What needs to be done: Filter the records below, keeping only lines with the string "Fernandez".

────────────────

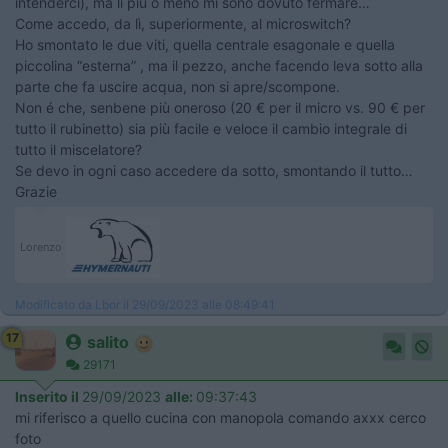
intenderci), ma li più o meno mi sono dovuto fermare…
Come accedo, da lì, superiormente, al microswitch?
Ho smontato le due viti, quella centrale esagonale e quella
piccolina “esterna” , ma il pezzo, anche facendo leva sotto alla
parte che fa uscire acqua, non si apre/scompone.
Non é che, senbene più oneroso (20 € per il micro vs. 90 € per
tutto il rubinetto) sia più facile e veloce il cambio integrale di
tutto il miscelatore?
Se devo in ogni caso accedere da sotto, smontando il tutto…
Grazie
Lorenzo
Modificato da Lbor il 29/09/2023 alle 08:49:41
17
salito
29171
Inserito il
29/09/2023
alle:
09:37:43
mi riferisco a quello cucina con manopola comando axxx cerco
foto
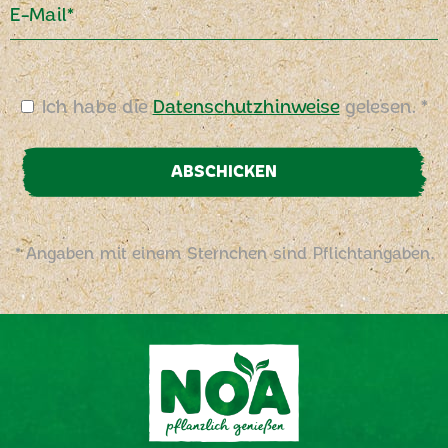
E-Mail*
Ich habe die
Datenschutzhinweise
gelesen. *
ABSCHICKEN
* Angaben mit einem Sternchen sind Pflichtangaben.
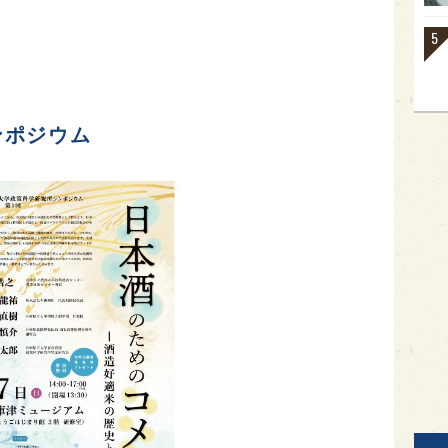
ンポジウム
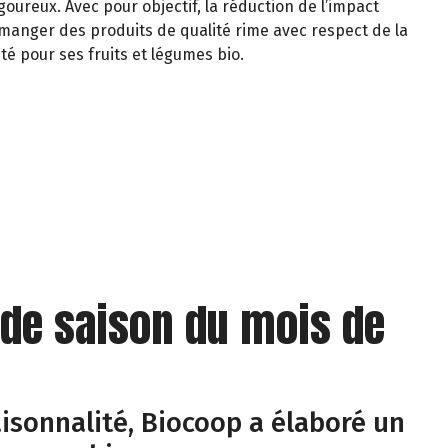
oureux. Avec pour objectif, la réduction de l’impact
manger des produits de qualité rime avec respect de la
té pour ses fruits et légumes bio.
 de saison du mois de
isonnalité, Biocoop a élaboré un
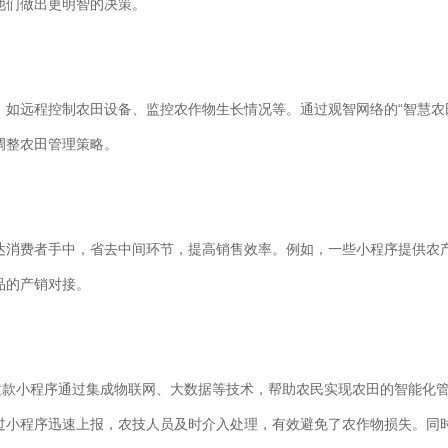
他们做出更明智的决策。
，如远程控制农田设备、监控农作物生长情况等。通过观智网络的“智慧农
调整农田管理策略。
达消费者手中，省去中间环节，提高销售效率。例如，一些小程序提供农
品的产销对接。
这款小程序通过集成物联网、大数据等技术，帮助农民实现农田的智能化管
过小程序迅速上报，农技人员及时介入处理，有效避免了农作物损失。同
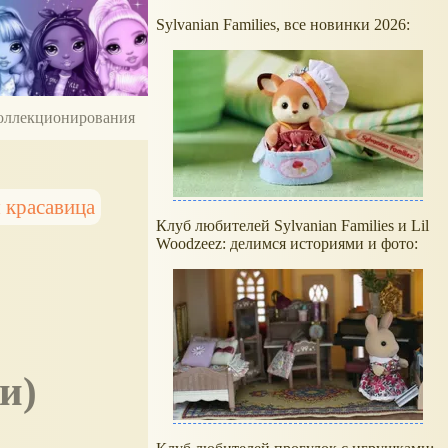
Sylvanian Families, все новинки 2026:
 коллекционирования
 красавица
Клуб любителей Sylvanian Families и Lil
Woodzeez: делимся историями и фото:
и)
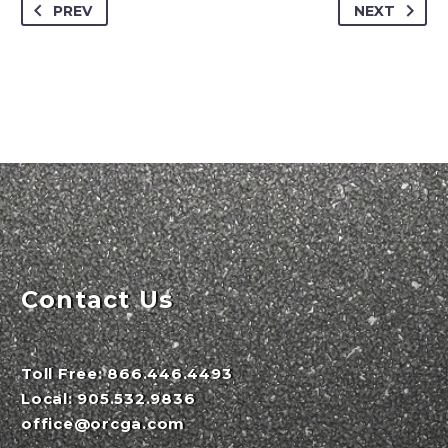
PREV
NEXT
Contact Us
Toll Free:
866.446.4493
Local:
905.532.9836
office@orcga.com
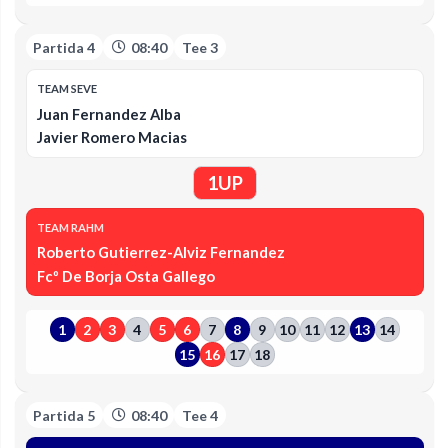
Partida 4
08:40
Tee 3
TEAM SEVE
Juan Fernandez Alba
Javier Romero Macias
1UP
TEAM RAHM
Roberto Gutierrez-Alviz Fernandez
Fcº De Borja Osta Gallego
1
2
3
4
5
6
7
8
9
10
11
12
13
14
15
16
17
18
Partida 5
08:40
Tee 4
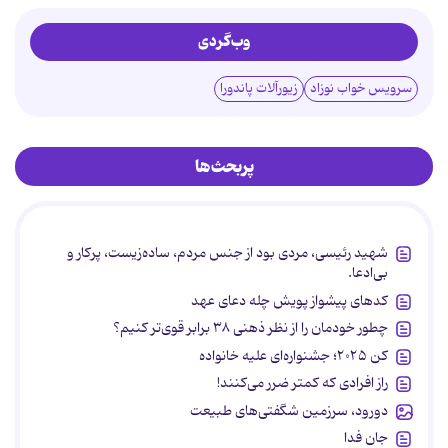
وب‌گردی
سرویس خواب نوزاد
زیورآلات پاندورا
پربحث‌ها
شهید رئیسی، مردی بود از جنس مردم، ساده‌زیست، پرکار و
بی‌ادعا.
کدهای پیشواز پویش چله دعای عهد
چطور خودمان را از نظر ذهنی ۳۸ برابر قوی‌تر کنیم؟
کن ۲۰۲۵؛ جشنواره‌ای علیه خانواده
راز افرادی که کمتر ضرر می‌کنند!
دورود، سرزمین شگفتی‌های طبیعت
جان فدا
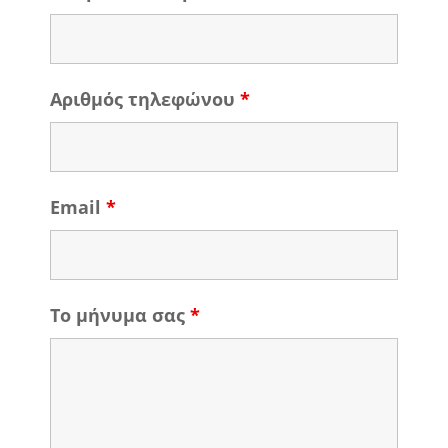
Αριθμός τηλεφώνου
*
Email
*
Το μήνυμα σας
*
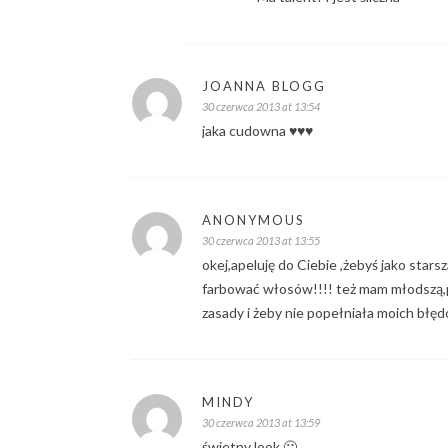
JOANNA BLOGG
30 czerwca 2013 at 13:54
jaka cudowna ♥♥♥
ANONYMOUS
30 czerwca 2013 at 13:55
okej,apeluję do Ciebie ,żebyś jako stars
farbować włosów!!!! też mam młodszą,prz
zasady i żeby nie popełniała moich błęd
MINDY
30 czerwca 2013 at 13:59
świetny look 🙂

────────────────

Exercise output:
Juan Fernandez Alba
Roberto Gutierrez-Alviz Fernandez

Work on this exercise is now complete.